Document structure recognition data:
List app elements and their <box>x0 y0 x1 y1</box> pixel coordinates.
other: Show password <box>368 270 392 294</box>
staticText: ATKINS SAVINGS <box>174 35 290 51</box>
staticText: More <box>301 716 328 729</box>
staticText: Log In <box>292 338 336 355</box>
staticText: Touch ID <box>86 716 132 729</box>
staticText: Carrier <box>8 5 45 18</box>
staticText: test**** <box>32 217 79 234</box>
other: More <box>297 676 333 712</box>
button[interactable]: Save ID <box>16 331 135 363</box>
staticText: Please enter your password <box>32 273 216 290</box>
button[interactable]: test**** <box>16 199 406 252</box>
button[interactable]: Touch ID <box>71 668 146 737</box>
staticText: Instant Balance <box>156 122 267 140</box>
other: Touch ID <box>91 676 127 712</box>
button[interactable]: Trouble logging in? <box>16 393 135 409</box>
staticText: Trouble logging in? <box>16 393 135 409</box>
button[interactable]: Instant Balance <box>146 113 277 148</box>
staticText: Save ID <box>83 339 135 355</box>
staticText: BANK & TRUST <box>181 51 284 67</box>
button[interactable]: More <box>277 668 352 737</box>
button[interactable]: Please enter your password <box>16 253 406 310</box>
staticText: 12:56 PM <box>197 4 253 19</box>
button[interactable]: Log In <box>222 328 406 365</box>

> **Assignment**: This exercise calls for the entries to be restated exactly.

> **Finished task**:
List app elements and their <box>x0 y0 x1 y1</box> pixel coordinates.
other: Show password <box>368 270 392 294</box>
staticText: ATKINS SAVINGS <box>174 35 290 51</box>
staticText: More <box>301 716 328 729</box>
staticText: Log In <box>292 338 336 355</box>
staticText: Touch ID <box>86 716 132 729</box>
staticText: Carrier <box>8 5 45 18</box>
staticText: test**** <box>32 217 79 234</box>
other: More <box>297 676 333 712</box>
button[interactable]: Save ID <box>16 331 135 363</box>
staticText: Please enter your password <box>32 273 216 290</box>
button[interactable]: test**** <box>16 199 406 252</box>
button[interactable]: Touch ID <box>71 668 146 737</box>
staticText: Instant Balance <box>156 122 267 140</box>
other: Touch ID <box>91 676 127 712</box>
button[interactable]: Trouble logging in? <box>16 393 135 409</box>
staticText: Trouble logging in? <box>16 393 135 409</box>
button[interactable]: Instant Balance <box>146 113 277 148</box>
staticText: Save ID <box>83 339 135 355</box>
staticText: BANK & TRUST <box>181 51 284 67</box>
button[interactable]: More <box>277 668 352 737</box>
button[interactable]: Please enter your password <box>16 253 406 310</box>
staticText: 12:56 PM <box>197 4 253 19</box>
button[interactable]: Log In <box>222 328 406 365</box>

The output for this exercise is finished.